Ameliyat öncesi tümörü küçültücü amaçla verilen tedaviye neaodjuvan tedavi denir. Günümüzde rektum kanseri, meme kanseri başta olmak üzere birçok kanserde neoadjuvan tedavi artık hayat kurtarıcı tedavi şekli olarak uygun hastalarda rutin uygulanmaktadır. Bu nedenle kanser cerrahisi önerilen hastalar için ameliyat öncesi ilaç tedavisinin gerekliliği konusunda tıbbi onkoloji görüşü alınmalıdır. Pankreas kanseri de çoğu zaman karşımıza ameliyat ile tam olarak çıkarılamayacak kadar büyümüş gelmektedir. İşte bu gibi durumlarda neoadjuvan tedavi ile tümörü küçültmek cerrahi başarısını arttırabilir ve böylece sağkalım katkı sağlanabilir. Neoadjuvan tedavi ile ilgili yapılan çalışmaların değerlendirildiği metaanalizlerde (kapsamlı araştırma); neoadjuvan tedavi ile cerrahi başarısının arttığı (%20 daha başarılı sonuç) ve hayatta kalma oranlarının daha yüksek olduğu (11 ay daha uzun yaşam süresi katkısı) gösterilmiştir. Bu nedenle uygun hastalarda neoadjuvan tedavi düşünülmelidir.

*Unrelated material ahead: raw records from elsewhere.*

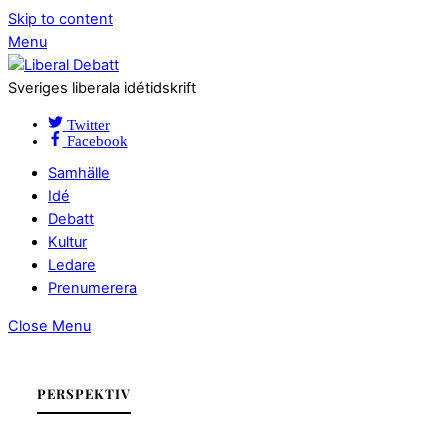
Skip to content
Menu
Sveriges liberala idétidskrift
Twitter
Facebook
Samhälle
Idé
Debatt
Kultur
Ledare
Prenumerera
Close Menu
PERSPEKTIV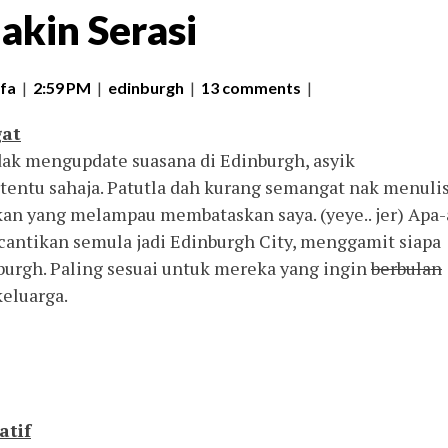
akin Serasi
fa
|
2:59 PM
|
edinburgh
|
13 comments
|
gat
dak mengupdate suasana di Edinburgh, asyik
tentu sahaja. Patutla dah kurang semangat nak menuli
kan yang melampau membataskan saya. (yeye.. jer) Apa
cantikan semula jadi Edinburgh City, menggamit siapa
burgh. Paling sesuai untuk mereka yang ingin
berbulan
eluarga.
atif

Metastatik pankreas kanserinde tedavilerin karşılaştırılması

Pankreas kanseri çoğunlukla ameliyat olma aşamasından daha ileri evrelerde veya metastatik halde iken tanı konulmaktadır. Bu nedenle sistemik tedavide çok fazla gelişmelere ihtiyaç vardır. Şu ana kadar fluorourasil ile başlayan tedaviler, kombinasyon tedavi stratejileri ile belli bir noktaya kadar gelmiştir. Ancak daha farklı tedavi stratejilerine çok ihtiyaç vardır. Hedefe yönelik tedavilerin hiçbirinden net bir katkı görülememiştir. Sadece BRCA mutasyonu pozitif olan (tüm hastaların %7.4 kadarı) bir grubunda olaparib isimli PARP inhibitörü ilacın ilk sıra kemoterapiden sonra idame (devam) tedavisinde kullanılmasıyla hastalık ilerleme riskinin %47 azaltıldığı gösterilmiştir ve olaparib 27 Aralık 2019'da pankreas kanseri tedavisi için FDA onayı almıştır (bakınız). Böylelikle, pankreas kanserinde ilk olarak biyobelirteç hedefli bir tedavi onaylanmış oldu.

Görüldüğü gibi pankreas kanserinde mevcut tedaviler değişik kombinasyonlarda kullanılarak hastalık kontrolü sağlanılmaya çalışılmaktadır. Bu nedenle pankreas kanserinde yeni hedeflere ve yeni umutlara ihtiyaç vardır.